• Welcome to TechPowerUp Forums, Guest! Please check out our forum guidelines for info related to our community.

NVIDIA GeForce GTX 1080 SLI

Joined
Jun 10, 2014
Messages
2,958 (0.79/day)
Processor AMD Ryzen 9 5900X ||| Intel Core i7-3930K
Motherboard ASUS ProArt B550-CREATOR ||| Asus P9X79 WS
Cooling Noctua NH-U14S ||| Be Quiet Pure Rock
Memory Crucial 2 x 16 GB 3200 MHz ||| Corsair 8 x 8 GB 1333 MHz
Video Card(s) MSI GTX 1060 3GB ||| MSI GTX 680 4GB
Storage Samsung 970 PRO 512 GB + 1 TB ||| Intel 545s 512 GB + 256 GB
Display(s) Asus ROG Swift PG278QR 27" ||| Eizo EV2416W 24"
Case Fractal Design Define 7 XL x 2
Audio Device(s) Cambridge Audio DacMagic Plus
Power Supply Seasonic Focus PX-850 x 2
Mouse Razer Abyssus
Keyboard CM Storm QuickFire XT
Software Ubuntu
Right, all things I'm "dreaming about" assume some hypothetical new architecture ... in this case specifically, a data sync for the next frame that doesn't disturb the rendering of the current frame - sync that happens independently while the current frame is being rendered to hide at least the part of that latency ... possibly through nvlink
The thing that bothers me about multi-GPU is not only that we actually need it, but also that it's something that should be solvable. As mentioned multi-GPU scaling is up to the games, but all the stuttering problems are up to the drivers/hardware. NVLink would be nice, a big NVLink SLI bridge would be awesome. Still we would need more speed than both 1st generation NVLink and PCIe 3.0 provides in order to push the transfer times of the final frame down to <0.1ms, so that wouldn't happen any time soon.

I do have a "solution" that will work though without any hardware changes; create a new "AFR mode" which uses the primary GPU only for display, and all the rendering is done by "slaves". At least then the latency will be constant, but there still will be some latency.

Back to my previous point that we need multi-GPU. The last ~3 years or so the gaming market has changed from gamers targeting 1080p/60 Hz to 1440p/120 Hz and soon 2160p/144+ Hz.
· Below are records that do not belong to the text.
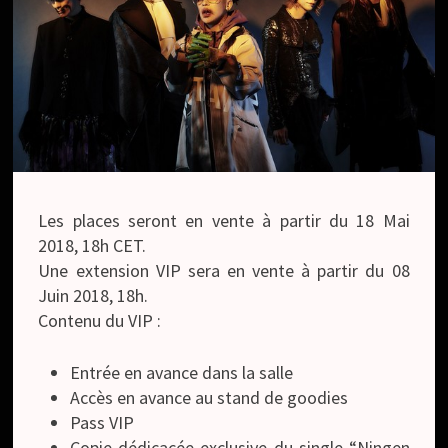
Les places seront en vente à partir du 18 Mai
2018, 18h CET.
Une extension VIP sera en vente à partir du 08
Juin 2018, 18h.
Contenu du VIP :
Entrée en avance dans la salle
Accès en avance au stand de goodies
Pass VIP
Copie dédicacée exclusive du single “Ningen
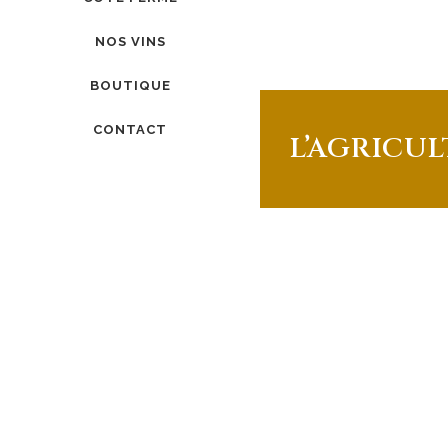
NOS VINS
BOUTIQUE
CONTACT
L’AGRICU
LA SIMPLI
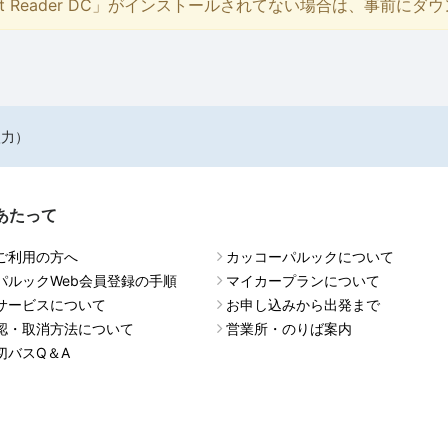
bat Reader DC」がインストールされてない場合は、事前に
入力）
あたって
ご利用の方へ
カッコーパルックについて
パルックWeb会員登録の手順
マイカープランについて
サービスについて
お申し込みから出発まで
認・取消方法について
営業所・のりば案内
切バスQ＆A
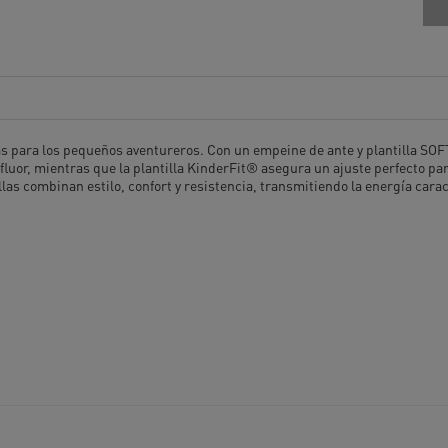
s para los pequeños aventureros. Con un empeine de ante y plantilla SO
fluor, mientras que la plantilla KinderFit® asegura un ajuste perfecto pa
as combinan estilo, confort y resistencia, transmitiendo la energía cara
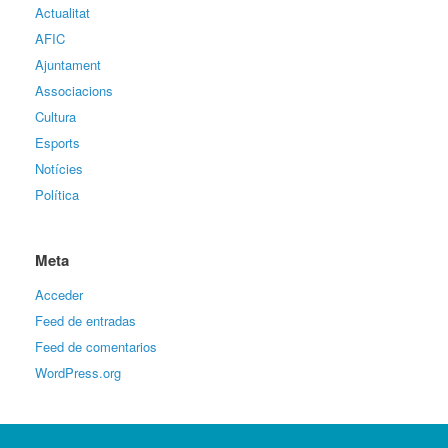
Actualitat
AFIC
Ajuntament
Associacions
Cultura
Esports
Notícies
Política
Meta
Acceder
Feed de entradas
Feed de comentarios
WordPress.org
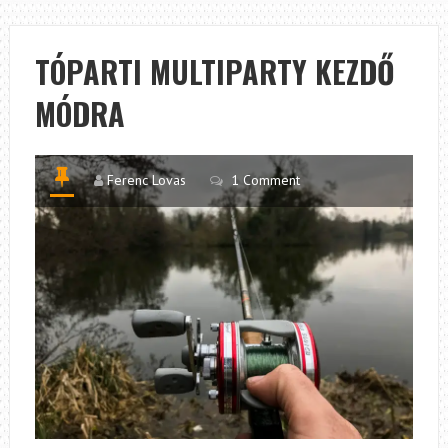
ARANYAT
ÉR
TÓPARTI MULTIPARTY KEZDŐ
MÓDRA
Ferenc Lovas
1 Comment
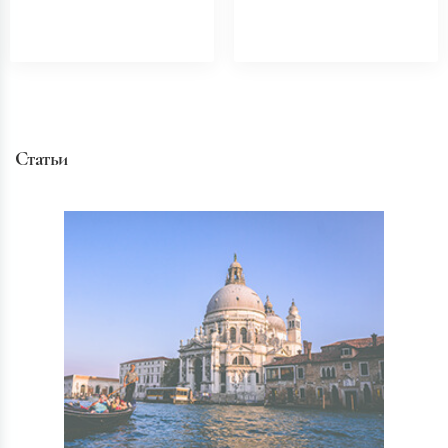
Статьи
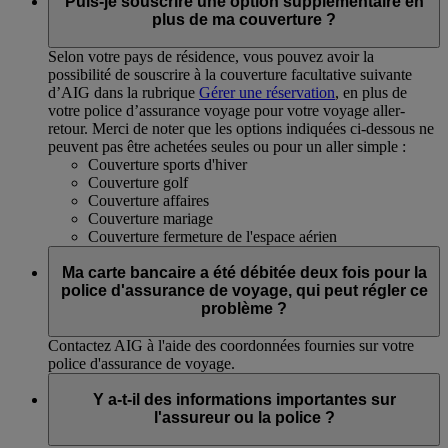
Puis-je souscrire une option supplémentaire en
plus de ma couverture ?
Selon votre pays de résidence, vous pouvez avoir la
possibilité de souscrire à la couverture facultative suivante
d’AIG dans la rubrique
Gérer une réservation
, en plus de
votre police d’assurance voyage pour votre voyage aller-
retour. Merci de noter que les options indiquées ci-dessous ne
peuvent pas être achetées seules ou pour un aller simple :
Couverture sports d'hiver
Couverture golf
Couverture affaires
Couverture mariage
Couverture fermeture de l'espace aérien
Ma carte bancaire a été débitée deux fois pour la
police d'assurance de voyage, qui peut régler ce
problème ?
Contactez AIG à l'aide des coordonnées fournies sur votre
police d'assurance de voyage.
Y a-t-il des informations importantes sur
l'assureur ou la police ?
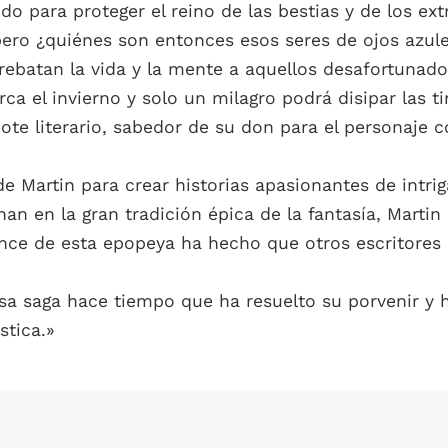
ido para proteger el reino de las bestias y de los ex
ero ¿quiénes son entonces esos seres de ojos azules
rebatan la vida y la mente a aquellos desafortunad
ca el invierno y solo un milagro podrá disipar las ti
ote literario, sabedor de su don para el personaje co
Martin para crear historias apasionantes de intriga
n en la gran tradición épica de la fantasía, Martin 
ce de esta epopeya ha hecho que otros escritores d
sa saga hace tiempo que ha resuelto su porvenir y h
stica.»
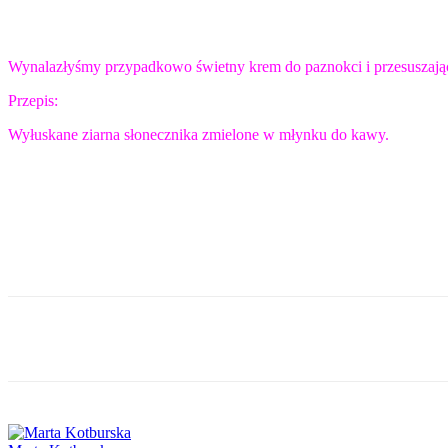
Wynalazłyśmy przypadkowo świetny krem do paznokci i przesuszającyc
Przepis:
Wyłuskane ziarna słonecznika zmielone w młynku do kawy.
Udział
Facebook
Twitter
What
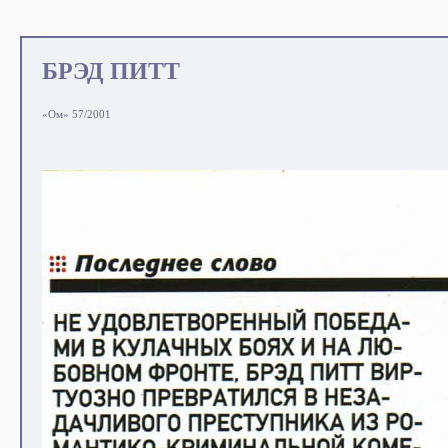
БРЭД ПИТТ
«Ом» 57/2001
Even with the great improvements of Kepler, Maxwell and Pascal, gamers are not able to get the performance they want. We are not going to get to the point where a single GPU is "fast enough" in the next two GPU generations (Volta/post-Volta), so there is a place for multi-GPU. The problem with multi-GPU is essentially the chicken and the egg problem, but I'm pretty sure that if multi-GPU were "stutter free" and scaled well in most top games, then a lot of people would buy it. At this point it's more or less a "benchmarking feature", people who want smooth gaming stay away from it. (Multi-GPU works fine though for professional graphics where microstutter doesn't matter...)

I don't know about that, going to 4k seems to need less AA and more temporal AA to reduce shimmering with camera movement
You are right that shimmering/flicker is a problem for camera movement, especially when there are a lot of objects moving only slightly (like grass waving in the wind). TXAA combines MSAA with temporal filtering and previous pixels which essentially blurs the picture, which kind of defeats the purpose of higher resolution in the first place, since it removes the sharpness and detals. The reason for adding this technique is proper AA is too expensive for higher resolution. The advantage of SSAA(supersampling) and MSAA is that it reduces the aliasing while retaining the sharpness. The problem with all types of post-process (or semi post-process) AA techniques (incl. TXAA) is that they work on the rendered image, and can essentially just run different filters on existing data. Proper AA does on the other hand sample the data at a higher resolution and then average it out, essentially just rendering it at a higher resolution. SSAA is the best and most demanding. Even 2x SSAA almost quadruples the load, essentially rendering a 1080p image in 4K and scaling down the result. You might understand why this gets expensive in 1440p, 2160p and so on...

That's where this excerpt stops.